Last, nearly 30 years after the publication of a seminal report from the Rockefeller Foundation, we do still place a high premium on Good Health at Low Cost (5). Besides supporting research into better ways of sharing financial risks, and in addition to providing technical guidance for major funding initiatives (the Global Fund, the GAVI Alliance, and others), WHO is also promoting market mechanisms to lower the prices of high-quality commodities, including vaccines and essential medicines. Among the most successful efforts so far is “prequalification,” a mechanism that guarantees the quality of vaccines, drugs, and diagnostics for purchasing agencies, including the GAVI Alliance, and opens up the market to new manufacturers. In 2013, for example, prequalification of a Japanese encephalitis vaccine made in China cut the cost of each dose to US$0.30, well below the price of other Japanese encephalitis vaccines then on the market. This decision followed WHO approval, in 2011, of the China Food and Drug Administration as a functional regulatory authority for vaccines, a milestone on China’s road to becoming a global vaccine supplier.

In ventures of this kind, United Nations agencies often work best together, rather than alone. The 2013 report on Promoting Access to Medical Technologies and Innovation, prepared jointly by WHO, the World Intellectual Property Organization (WIPO), and the World Trade Organization (WTO), is a comprehensive guide to the interface between health, trade, and intellectual property. Likewise, the Pharmaceutical Manufacturing Plan for Africa, a proposal of the African Union Commission, is jointly supported by WHO, the Joint United Nations Programme on HIV and AIDS (UNAIDS), and the United Nations Industrial Development Organization (UNIDO).

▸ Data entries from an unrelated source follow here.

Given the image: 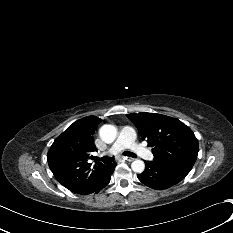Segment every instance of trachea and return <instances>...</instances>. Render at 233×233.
<instances>
[{"label": "trachea", "instance_id": "trachea-1", "mask_svg": "<svg viewBox=\"0 0 233 233\" xmlns=\"http://www.w3.org/2000/svg\"><path fill=\"white\" fill-rule=\"evenodd\" d=\"M123 155L136 158V155L133 152H129V151H125L123 153ZM96 160L97 161H102L105 164H110V163H112L114 161V158L113 157H108V156L103 157V158L96 157Z\"/></svg>", "mask_w": 233, "mask_h": 233}]
</instances>
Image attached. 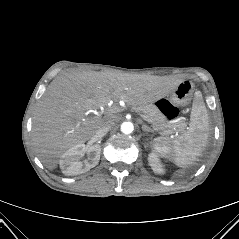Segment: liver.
<instances>
[{
    "label": "liver",
    "instance_id": "6515ba94",
    "mask_svg": "<svg viewBox=\"0 0 239 239\" xmlns=\"http://www.w3.org/2000/svg\"><path fill=\"white\" fill-rule=\"evenodd\" d=\"M179 79L167 76L71 70L58 75L35 109L32 139L40 161L49 170L57 167L65 151L92 138L102 123L116 120L90 116L93 109L111 101L137 106L155 102L172 91Z\"/></svg>",
    "mask_w": 239,
    "mask_h": 239
}]
</instances>
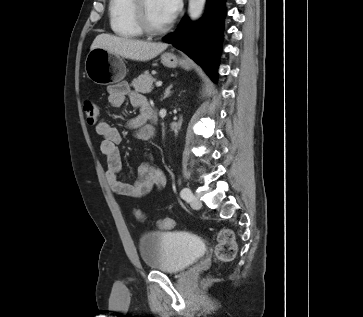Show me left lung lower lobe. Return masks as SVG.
<instances>
[{
	"label": "left lung lower lobe",
	"mask_w": 363,
	"mask_h": 317,
	"mask_svg": "<svg viewBox=\"0 0 363 317\" xmlns=\"http://www.w3.org/2000/svg\"><path fill=\"white\" fill-rule=\"evenodd\" d=\"M224 2L225 0H208L205 15L198 24H191L187 18H184L177 30L163 39L195 60L214 82L217 81L218 56L225 15Z\"/></svg>",
	"instance_id": "0a47b994"
}]
</instances>
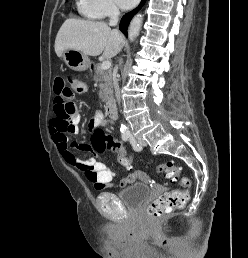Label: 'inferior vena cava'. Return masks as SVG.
<instances>
[{
	"mask_svg": "<svg viewBox=\"0 0 248 258\" xmlns=\"http://www.w3.org/2000/svg\"><path fill=\"white\" fill-rule=\"evenodd\" d=\"M119 15H120L119 9L115 5H111L110 9H109V17H110L109 25L110 26L117 25ZM117 71H118V67L116 66L114 68V75H115V77H114V88H115L116 98H117V101L119 103L120 102V91H119L118 81L116 79Z\"/></svg>",
	"mask_w": 248,
	"mask_h": 258,
	"instance_id": "inferior-vena-cava-1",
	"label": "inferior vena cava"
}]
</instances>
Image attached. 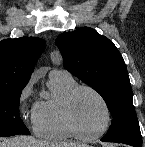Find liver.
I'll return each mask as SVG.
<instances>
[{
    "label": "liver",
    "instance_id": "liver-1",
    "mask_svg": "<svg viewBox=\"0 0 145 147\" xmlns=\"http://www.w3.org/2000/svg\"><path fill=\"white\" fill-rule=\"evenodd\" d=\"M0 147H88L75 142H48L29 136H16L0 142Z\"/></svg>",
    "mask_w": 145,
    "mask_h": 147
}]
</instances>
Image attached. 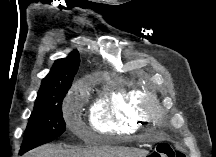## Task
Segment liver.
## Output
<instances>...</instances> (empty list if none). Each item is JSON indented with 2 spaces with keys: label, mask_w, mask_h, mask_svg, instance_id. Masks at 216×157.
<instances>
[{
  "label": "liver",
  "mask_w": 216,
  "mask_h": 157,
  "mask_svg": "<svg viewBox=\"0 0 216 157\" xmlns=\"http://www.w3.org/2000/svg\"><path fill=\"white\" fill-rule=\"evenodd\" d=\"M148 151L121 147H94L64 149L60 145H44L26 154V157H146Z\"/></svg>",
  "instance_id": "liver-1"
}]
</instances>
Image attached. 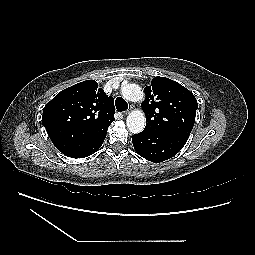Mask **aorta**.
<instances>
[{
	"label": "aorta",
	"instance_id": "1",
	"mask_svg": "<svg viewBox=\"0 0 255 255\" xmlns=\"http://www.w3.org/2000/svg\"><path fill=\"white\" fill-rule=\"evenodd\" d=\"M121 93L124 99L131 102H138L144 98V92L137 84H127L123 86ZM126 123L131 133L138 134L142 132L145 127V114L140 110H134L127 116Z\"/></svg>",
	"mask_w": 255,
	"mask_h": 255
}]
</instances>
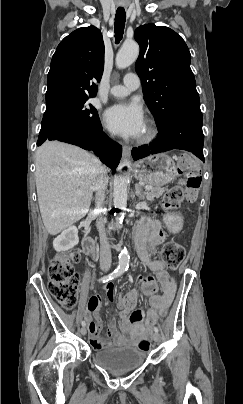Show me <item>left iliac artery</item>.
<instances>
[{"mask_svg": "<svg viewBox=\"0 0 243 404\" xmlns=\"http://www.w3.org/2000/svg\"><path fill=\"white\" fill-rule=\"evenodd\" d=\"M154 331L158 333L159 329L157 327H155Z\"/></svg>", "mask_w": 243, "mask_h": 404, "instance_id": "44dca946", "label": "left iliac artery"}]
</instances>
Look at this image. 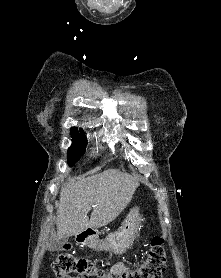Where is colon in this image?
Masks as SVG:
<instances>
[{"label": "colon", "instance_id": "colon-1", "mask_svg": "<svg viewBox=\"0 0 221 278\" xmlns=\"http://www.w3.org/2000/svg\"><path fill=\"white\" fill-rule=\"evenodd\" d=\"M166 269V251L163 240H151L145 259L133 269L120 275V278H161ZM53 270L60 278H112V275L87 259L68 253L59 254L53 262Z\"/></svg>", "mask_w": 221, "mask_h": 278}]
</instances>
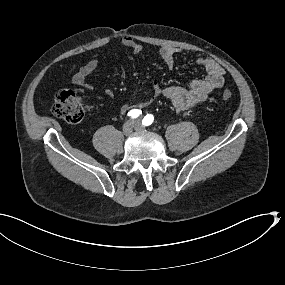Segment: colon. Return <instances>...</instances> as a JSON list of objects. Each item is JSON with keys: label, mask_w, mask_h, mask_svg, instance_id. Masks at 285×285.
<instances>
[{"label": "colon", "mask_w": 285, "mask_h": 285, "mask_svg": "<svg viewBox=\"0 0 285 285\" xmlns=\"http://www.w3.org/2000/svg\"><path fill=\"white\" fill-rule=\"evenodd\" d=\"M232 98L230 90L222 92V99ZM86 108L80 93L76 90L66 89L58 92L54 99L53 113L68 123L75 124L83 120Z\"/></svg>", "instance_id": "5ec220e1"}]
</instances>
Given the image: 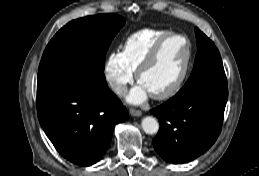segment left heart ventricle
Wrapping results in <instances>:
<instances>
[{"label":"left heart ventricle","instance_id":"obj_1","mask_svg":"<svg viewBox=\"0 0 259 176\" xmlns=\"http://www.w3.org/2000/svg\"><path fill=\"white\" fill-rule=\"evenodd\" d=\"M185 56V40L180 37L168 39L155 62L142 74L140 83L150 94L167 89L181 73Z\"/></svg>","mask_w":259,"mask_h":176}]
</instances>
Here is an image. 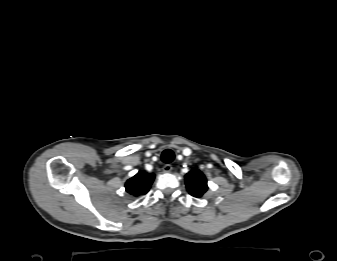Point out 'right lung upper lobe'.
<instances>
[{"label": "right lung upper lobe", "mask_w": 337, "mask_h": 261, "mask_svg": "<svg viewBox=\"0 0 337 261\" xmlns=\"http://www.w3.org/2000/svg\"><path fill=\"white\" fill-rule=\"evenodd\" d=\"M154 178L155 175L153 173L139 171L126 182V191L133 196L146 194L149 191Z\"/></svg>", "instance_id": "1"}]
</instances>
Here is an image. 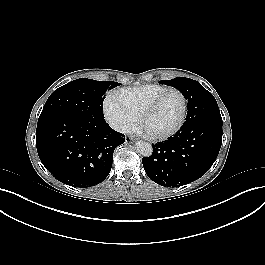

As WHO moves into the post-2015 era of development, we shall remain true to our roots. We shall covetously guard our reputation for impartiality and sound science. We shall continue to serve as an honest broker, acting in the best interests of our Member States. We shall monitor health trends and track progress toward universal health coverage. We shall draw on our global perspective to help shape the agenda for health research. From guidelines to treaties, we shall use all of the instruments available to us in the cause of better health.

But, we are also open to new ways of doing business, by putting disease control programs in the context of universal health coverage, by actively seeking alliances beyond the public sector, and by promoting health, not only through health institutions, but also through agriculture, the economy, education, and the environment.

Everyone has a stake in health, and WHO has always worked to guard the health of everyone. But the professional business of health has changed profoundly since the turn of the millennium. WHO’s role, more than ever, is to provide leadership by building consensus around a shared responsibility for health, and by responding with agility to the unexpected challenges and new opportunities of the 21st century.